- The Washington Times - Wednesday, March 14, 2012

A D.C. Superior Court judge on Wednesday ordered further psychological testing to determine whether a man who says his 91-year-old wife’s August death was the result of a “hit by the Iranian Army” is competent to stand trial on a first-degree murder charge.

According to court documents, Albrecht Muth, 47, demonstrated to medical experts that he understood court proceedings, but his “unusual beliefs about his criminal case and where he believed the focus of his defense should be” indicated that he was “currently incompetent to proceed” with a trial in the death of his wife, Viola Drath.

“He described an effort following his arrest to ‘alert the United States’ that this was occurring and that he wanted the United States ‘to release the CIA files,’ ” Patrick Canavan, chief executive officer at St. Elizabeth’s Hospital, said in a written mental evaluation. “Many of the thoughts that Mr. Muth expressed could be the result of several factors to include genuine psychosis or feigned psychological processes in order to avoid prosecution.”

On Wednesday, Mr. Muth appeared in court wearing a navy and red gym suit, a far cry from the camel-colored military-style uniform neighbors frequently saw him in when walking around the Georgetown neighborhood where he lived with his wife.

Mr. Muth did not speak during the hearing, although he acknowledged with a nod and slight bow the order that he return to court April 25 for another mental-health update.

In mid-August, Mr. Muth called police to the couple’s Georgetown row house, where Drath was found in a bathroom. Her injuries indicated strangulation, and investigators eventually traced evidence back to her much-younger husband. He was arrested days later on charges of second-degree murder, but last week he was indicted on a first-degree murder charge, which carries a maximum sentence of life in prison.

In recent months, Mr. Muth began behaving erratically, including claiming he was communicating with angels and going on a lengthy hunger strike at the D.C. Jail that led to his Feb. 15 admission to St. Elizabeth’s.

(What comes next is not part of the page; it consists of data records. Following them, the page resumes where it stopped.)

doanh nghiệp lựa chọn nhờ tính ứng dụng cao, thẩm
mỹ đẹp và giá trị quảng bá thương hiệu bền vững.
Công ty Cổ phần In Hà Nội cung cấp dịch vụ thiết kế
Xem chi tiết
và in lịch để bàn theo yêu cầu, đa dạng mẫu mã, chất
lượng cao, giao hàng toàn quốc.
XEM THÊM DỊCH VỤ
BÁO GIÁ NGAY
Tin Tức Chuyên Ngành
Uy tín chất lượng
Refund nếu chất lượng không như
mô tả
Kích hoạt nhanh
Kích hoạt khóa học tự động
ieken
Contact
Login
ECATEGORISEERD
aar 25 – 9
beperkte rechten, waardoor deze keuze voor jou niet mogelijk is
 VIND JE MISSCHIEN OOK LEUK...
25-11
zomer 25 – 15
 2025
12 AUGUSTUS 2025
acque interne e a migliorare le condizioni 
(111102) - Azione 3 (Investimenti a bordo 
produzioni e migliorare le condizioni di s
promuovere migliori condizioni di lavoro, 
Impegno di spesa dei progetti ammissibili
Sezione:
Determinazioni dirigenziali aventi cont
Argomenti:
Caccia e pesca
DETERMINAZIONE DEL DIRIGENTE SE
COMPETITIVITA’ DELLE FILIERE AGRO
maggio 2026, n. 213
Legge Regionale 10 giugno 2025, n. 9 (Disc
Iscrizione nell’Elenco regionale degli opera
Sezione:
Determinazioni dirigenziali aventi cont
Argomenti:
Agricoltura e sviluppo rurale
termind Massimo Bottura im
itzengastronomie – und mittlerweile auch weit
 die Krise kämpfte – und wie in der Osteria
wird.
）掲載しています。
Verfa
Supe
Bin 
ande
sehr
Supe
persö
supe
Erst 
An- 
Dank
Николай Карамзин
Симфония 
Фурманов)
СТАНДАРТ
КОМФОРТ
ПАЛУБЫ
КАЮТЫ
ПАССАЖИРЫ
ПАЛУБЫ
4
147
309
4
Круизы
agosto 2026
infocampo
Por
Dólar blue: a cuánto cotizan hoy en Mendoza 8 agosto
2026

According to the 2½-page evaluation, Mr. Muth confirmed to doctors that he understood basic court proceedings such as plea options, and the positions and roles of court officials during a trial. The evaluating doctors also determined that Mr. Muth was familiar with the events of his wife’s death, but that when it came to specifics of a trial involving himself, they noted “skepticism” and “inflexibility,” and Mr. Muth expressed displeasure with his current legal counsel.

They noted a “substantial probability” that Mr. Muth will become competent for the trial, which is scheduled for Oct. 9.

During the hearing, Judge Russell F. Canan acknowledged Mr. Muth’s continued desire to represent himself, and he encouraged Mr. Muth to work with experts at the hospital.

“I’m sure you have an interest in getting this case back on track,” he said.